In 1913 the Mary Andrews Clark Memorial Home began serving as an Institution of "Comfort and Uplifting", which served as an affordable residence for working girls until 1987. In 1918 the YWCA took control of The Hollywood Studio Club a hotel residence for aspiring actresses.

In 1953 the Compton development Center was established with programs designed for teens. In the late 1950s, the YWCA Greater Los Angeles began operation of a transient hotel for women and in 1965 the first Los Angeles Job Corps Center opened. By the late 1960s the YWCA established both the East Los Angeles and the Angeles Mesa Activity Centers.

By the late 1970s, the Infant Learning Center at San Fernando High School was opened in 1975 as the L.A. Job Corps program continued to grow and expand when it moved into the Hollywood Studio Club. In the early 1980s, the YWCA began child development and lLtchkey Services in thirteen area elementary schools within the Los Angeles Unified School District. In 1985 the Compton Center began counseling programs for women who were survivors of sexual assault which continued until the building was sold in 1993.

The YWCA became the lead agency for the "LA Bridges After School Program" at L.A.'s John Muir Middle School in 1998. The YWCA Greater Los Angeles was granted an extended five-year contract in 2000 for the operation of the LA Job Corps program from the Department of Labor.
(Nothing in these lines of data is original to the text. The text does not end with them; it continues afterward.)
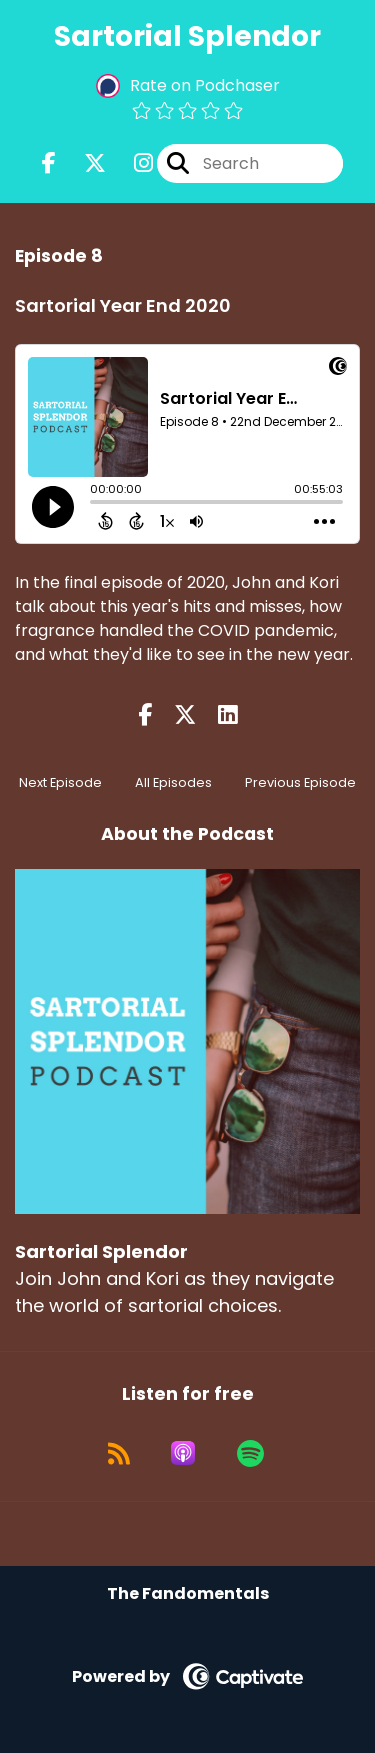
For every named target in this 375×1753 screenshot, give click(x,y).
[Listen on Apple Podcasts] (183, 1453)
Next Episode (60, 782)
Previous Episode (300, 782)
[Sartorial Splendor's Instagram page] (131, 163)
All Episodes (173, 782)
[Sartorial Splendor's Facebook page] (49, 163)
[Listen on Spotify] (250, 1453)
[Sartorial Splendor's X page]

In 2001, the organization created an Urban Campus Project focused on housing, health and medical services, charter high school, and vocational services. They also founded the Society of Benefactrix, which was launched in support of the YWCA's philosophical ideals and programs. In 2003, the Union Pacific Child Development Center in East Los Angeles was opened.
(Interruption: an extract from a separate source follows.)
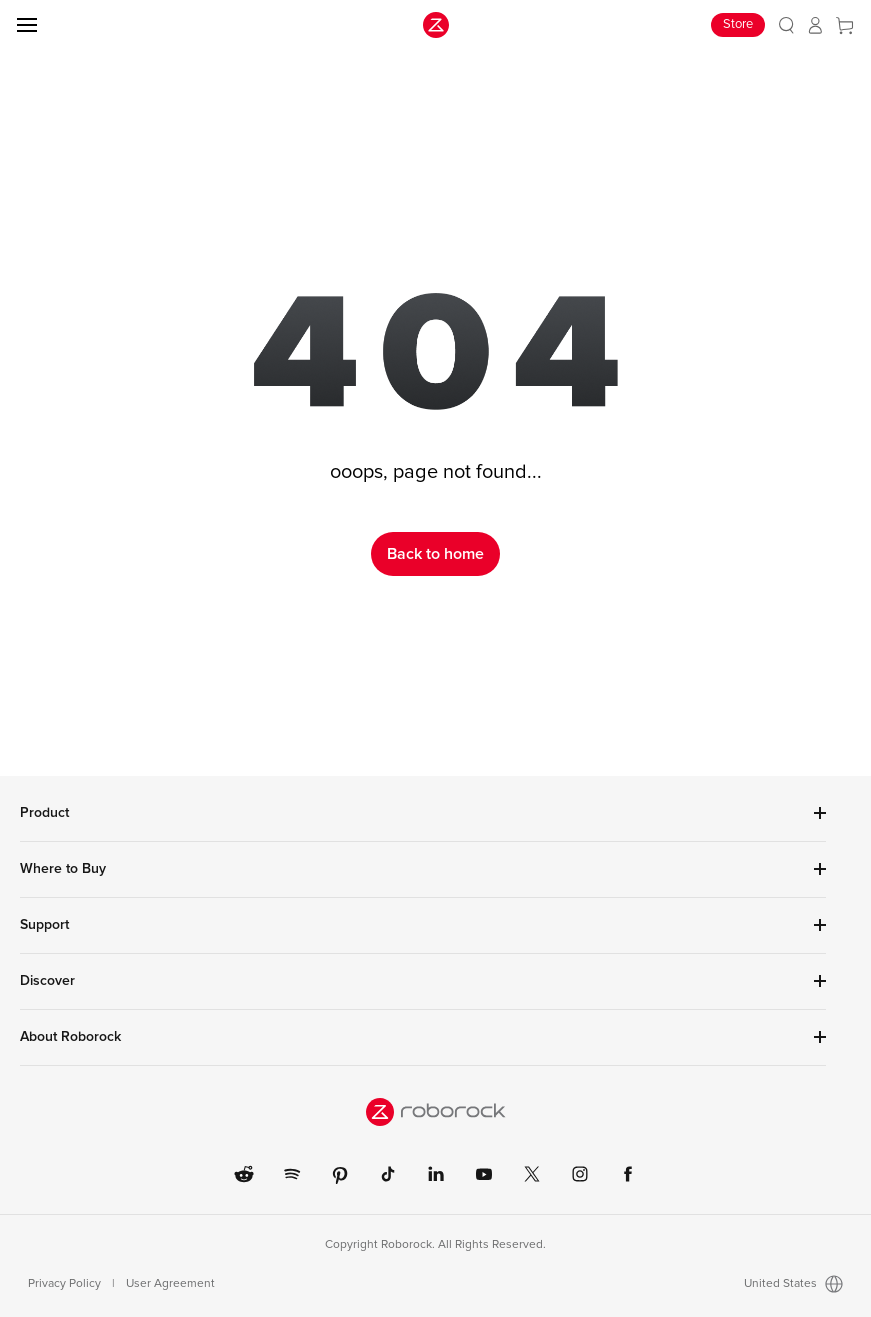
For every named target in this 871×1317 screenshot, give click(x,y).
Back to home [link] (435, 554)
In 2009, the first "Jeans 4 Justice" event was held. On April 1, 2012, the YWCA Greater Los Angeles moved into their Urban Campus Building at 1020 Olive Street, Los Angeles along with the LA Job Corps

==Phenomenal Woman of the Year==
The YWCA Greater Los Angeles each year presents its award for Phenomenal Woman. The 2011 honoree was actress/model Kathy Ireland and local politician Jan Perry. The 2012 award went to SEIU - Butler United Long Term Care Workers' Union President, Laphonza Butler.